In our polarized culture, there are few things everyone can agree on. However, values cannot be contested, as they are uniquely yours. Your company values should be the yardstick against which every interaction is measured, and the first step in determining whether an issue is worth jumping into or staying out of.
- Are your values written out and known by your employees?
- Are your values not only being communicated to your employees but also lived out by them in their actions?
- Are your values available to your customers on your web site and throughout the language you use in your interactions and communications?
- Is the issue at hand something that directly impacts, affects, conflicts with, or supports your values?
Where are you vulnerable?
Look inside and outside your organization for vulnerabilities, draft new messaging for areas of vulnerability or update any messaging that is outdated. Carefully review:
- Corporate and executive/board member political giving and political activism at the local, regional and national level
- Corporate policies and past statements on hot button issues (i.e., reproductive rights, gender equality, wage, immigration, gun control)

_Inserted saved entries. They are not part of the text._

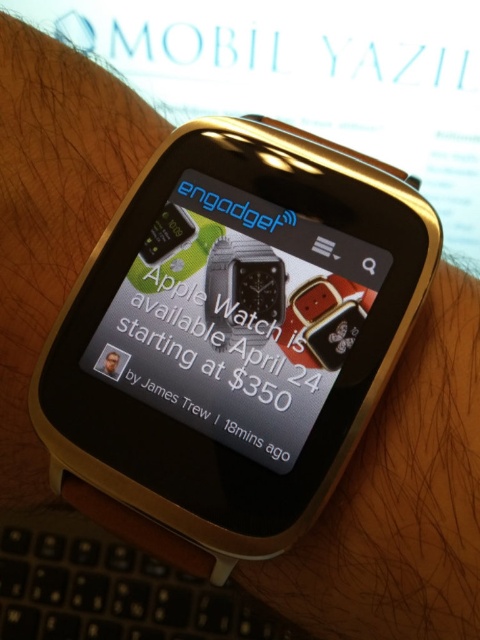 You are a jeweler who needs to place a gold metallic smartwatch at center and a satin black watch at center into a display case. The display case has a shelf that is 5 inches wide. Can both watches fit side by side on the shelf without overlapping?

The gold metallic smartwatch at center is 4.03 inches away from the satin black watch at center. Since the total distance between them is less than the 5 inches shelf width, both watches can fit side by side on the shelf without overlapping.

You are a photographer taking a close look at the gold metallic smartwatch at center and the black plastic keyboard at lower left in the image. Which object is closer to the camera?

The gold metallic smartwatch at center is closer to the camera than the black plastic keyboard at lower left because it is in front of it.

You are looking at a wrist with two smartwatches. The gold metallic smartwatch at center and the satin black watch at center. Which one is more to the left?

The gold metallic smartwatch at center is more to the left because it is positioned on the left side of the satin black watch at center. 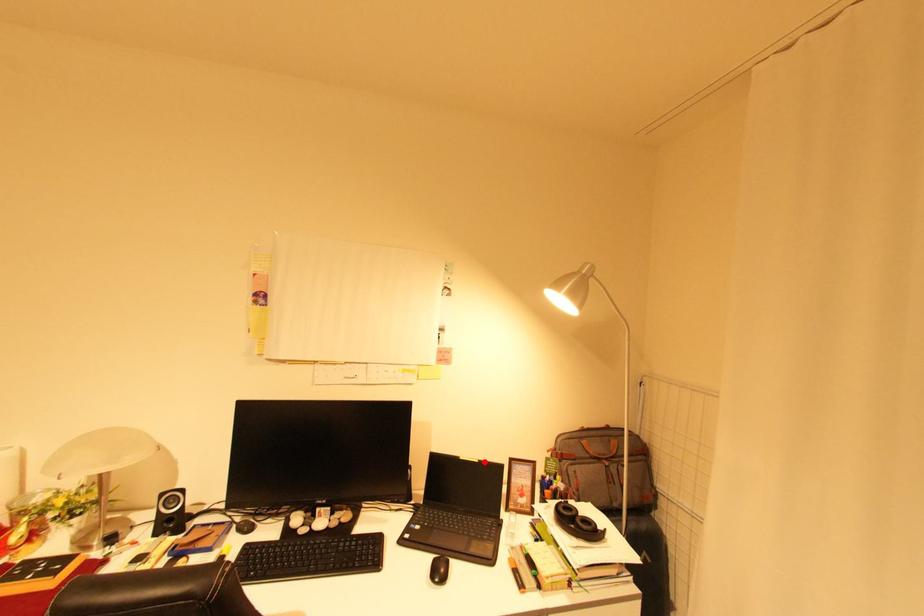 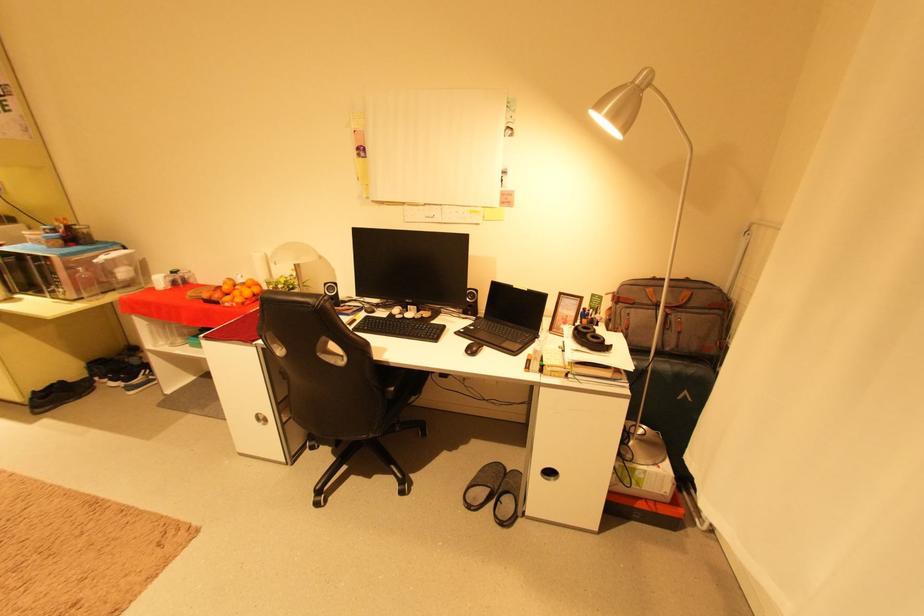 Question: I am providing you with two images of the same scene from different viewpoints. A red point is marked on the first image. At the location where the point appears in image 1, is it still visible in image 2?

Choices:
 (A) Yes
 (B) No

Answer: (A) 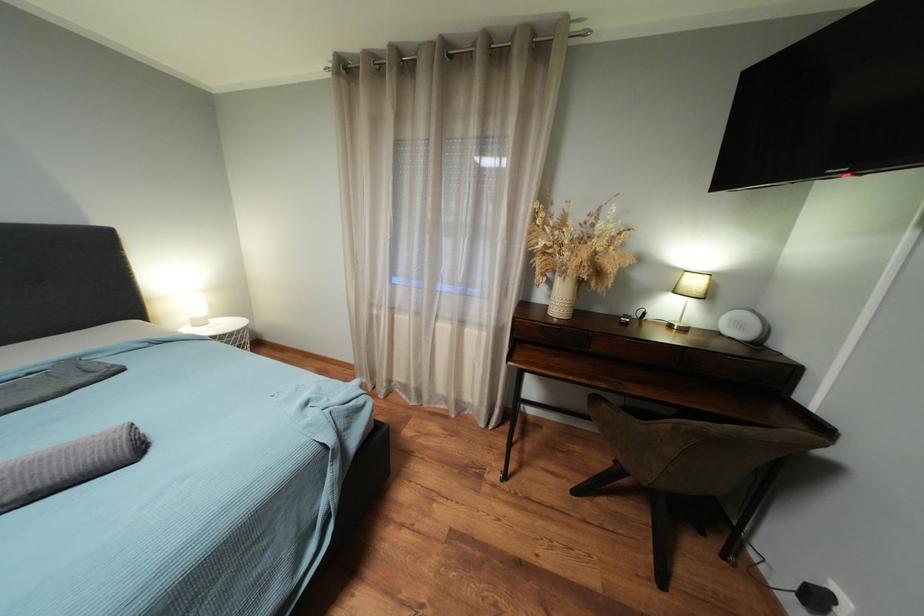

- Past promises or stances on topical issues or cultural moments (did you fulfill them or provide progress updates?)
- The topics that are most important to your core audiences (internal and external). Do you have programming/actions and messaging that supports these topics?
See our Brands and Ballots content piece for more questions to ask yourself to assess vulnerability.
What’s happening in your sandbox?
Conduct an audit of your direct competitors and what they are saying on the topics identified during your vulnerability assessment. Evaluate them side-by-side with your messaging to see how you compare and where you might have gaps or a different position. Then, determine if this leaves you more vulnerable or better equipped.
- What are others in your industry saying and doing and how does that compare to your organization?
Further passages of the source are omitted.